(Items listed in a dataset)
== Segment start ==

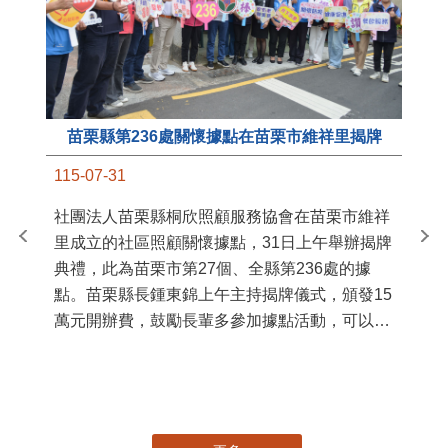
苗栗縣第236處關懷據點在苗栗市維祥里揭牌
11
115-07-31
國
社團法人苗栗縣桐欣照顧服務協會在苗栗市維祥
苗
里成立的社區照顧關懷據點，31日上午舉辦揭牌
署
典禮，此為苗栗市第27個、全縣第236處的據
作
點。苗栗縣長鍾東錦上午主持揭牌儀式，頒發15
縣
萬元開辦費，鼓勵長輩多參加據點活動，可以更
手
加健康、長壽。 坐落於苗栗市維祥里光華街89
號的社區照顧關懷據點，今 ...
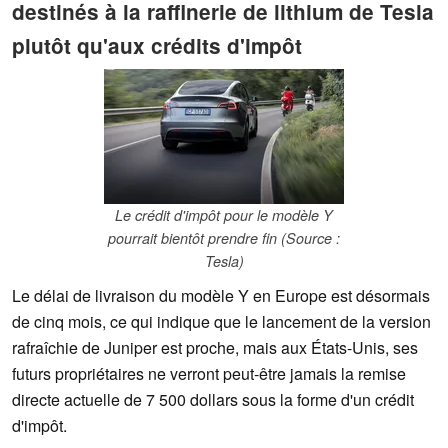
destinés à la raffinerie de lithium de Tesla
plutôt qu'aux crédits d'impôt
Le crédit d'impôt pour le modèle Y
pourrait bientôt prendre fin (Source :
Tesla)
Le délai de livraison du modèle Y en Europe est désormais
de cinq mois, ce qui indique que le lancement de la version
rafraîchie de Juniper est proche, mais aux États-Unis, ses
futurs propriétaires ne verront peut-être jamais la remise
directe actuelle de 7 500 dollars sous la forme d'un crédit
d'impôt.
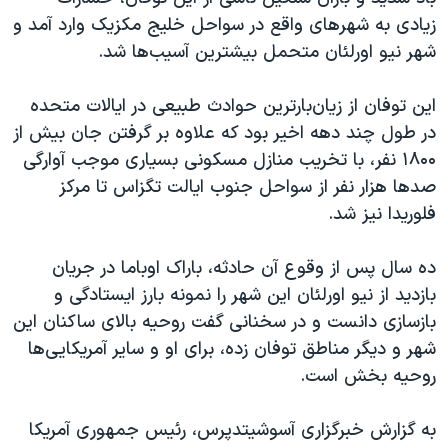
اسرائیل در جنگ
زیادی به شهرهای واقع در سواحل خلیج مکزیک وارد آمد و
نرگس محمدی برنده جایزه نوبل صلح
شهر نیو اورلئان متحمل بیشترین آسیب‌ها شد.
همایش محافظه‌کاران آمریکا «سی‌پک»
این توفان از زیان‌بارترین حوادث طبیعی در ایالات متحده
صفحه‌های ویژه
در طول چند دهه اخیر بود که علاوه بر گرفتن جان بیش از
سفر پرزیدنت ترامپ به چین
۱۸۰۰ نفر، با تخریب منازل مسکونی بسیاری موجب آوارگی
صدها هزار نفر از سواحل جنوب ایالت تگزاس تا مرکز
فلوریدا نیز شد.
ده سال پس از وقوع آن حادثه، باراک اوباما در جریان
بازدید از نیو اورلئان این شهر را نمونه بارز ایستادگی و
بازسازی دانست و در سخنانی گفت روحیه بالای ساکنان این
شهر و دیگر مناطق توفان زده، برای او و سایر آمریکایی‌ها
روحیه بخش است.
به گزارش خبرگزاری آسوشیتدپرس، رئیس جمهوری آمریکا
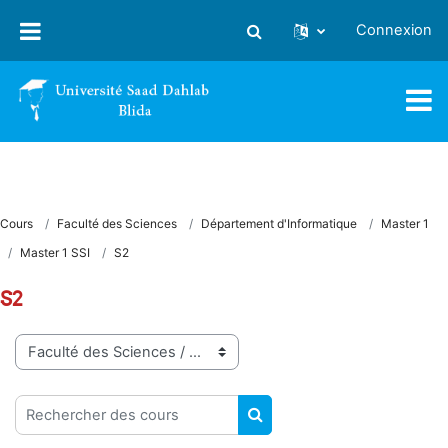
Passer au contenu principal
Connexion
Activer/désactiver la saisie
Cours
Faculté des Sciences
Département d'Informatique
Master 1
Master 1 SSI
S2
S2
Catégories de cours
Rechercher des cours
RECHERCHER DES COUR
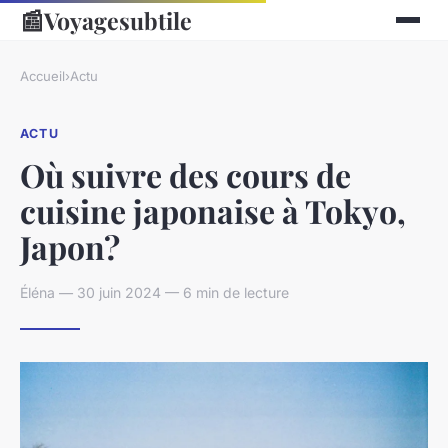
📰
Voyagesubtile
Accueil
›
Actu
ACTU
Où suivre des cours de
cuisine japonaise à Tokyo,
Japon?
Éléna — 30 juin 2024 — 6 min de lecture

== Segment end ==

» **Activity**
From first line to last, return the records verbatim without their pictures.

» **Solution below**
苗栗縣第236處關懷據點在苗栗市維祥里揭牌
11
115-07-31
國
社團法人苗栗縣桐欣照顧服務協會在苗栗市維祥
苗
里成立的社區照顧關懷據點，31日上午舉辦揭牌
署
典禮，此為苗栗市第27個、全縣第236處的據
作
點。苗栗縣長鍾東錦上午主持揭牌儀式，頒發15
縣
萬元開辦費，鼓勵長輩多參加據點活動，可以更
手
加健康、長壽。 坐落於苗栗市維祥里光華街89
號的社區照顧關懷據點，今 ...
destinés à la raffinerie de lithium de Tesla
plutôt qu'aux crédits d'impôt
Le crédit d'impôt pour le modèle Y
pourrait bientôt prendre fin (Source :
Tesla)
Le délai de livraison du modèle Y en Europe est désormais
de cinq mois, ce qui indique que le lancement de la version
rafraîchie de Juniper est proche, mais aux États-Unis, ses
futurs propriétaires ne verront peut-être jamais la remise
directe actuelle de 7 500 dollars sous la forme d'un crédit
d'impôt.
اسرائیل در جنگ
زیادی به شهرهای واقع در سواحل خلیج مکزیک وارد آمد و
نرگس محمدی برنده جایزه نوبل صلح
شهر نیو اورلئان متحمل بیشترین آسیب‌ها شد.
همایش محافظه‌کاران آمریکا «سی‌پک»
این توفان از زیان‌بارترین حوادث طبیعی در ایالات متحده
صفحه‌های ویژه
در طول چند دهه اخیر بود که علاوه بر گرفتن جان بیش از
سفر پرزیدنت ترامپ به چین
۱۸۰۰ نفر، با تخریب منازل مسکونی بسیاری موجب آوارگی
صدها هزار نفر از سواحل جنوب ایالت تگزاس تا مرکز
فلوریدا نیز شد.
ده سال پس از وقوع آن حادثه، باراک اوباما در جریان
بازدید از نیو اورلئان این شهر را نمونه بارز ایستادگی و
بازسازی دانست و در سخنانی گفت روحیه بالای ساکنان این
شهر و دیگر مناطق توفان زده، برای او و سایر آمریکایی‌ها
روحیه بخش است.
به گزارش خبرگزاری آسوشیتدپرس، رئیس جمهوری آمریکا
Passer au contenu principal
Connexion
Activer/désactiver la saisie
Cours
Faculté des Sciences
Département d'Informatique
Master 1
Master 1 SSI
S2
S2
Catégories de cours
Rechercher des cours
RECHERCHER DES COUR
📰
Voyagesubtile
Accueil
›
Actu
ACTU
Où suivre des cours de
cuisine japonaise à Tokyo,
Japon?
Éléna — 30 juin 2024 — 6 min de lecture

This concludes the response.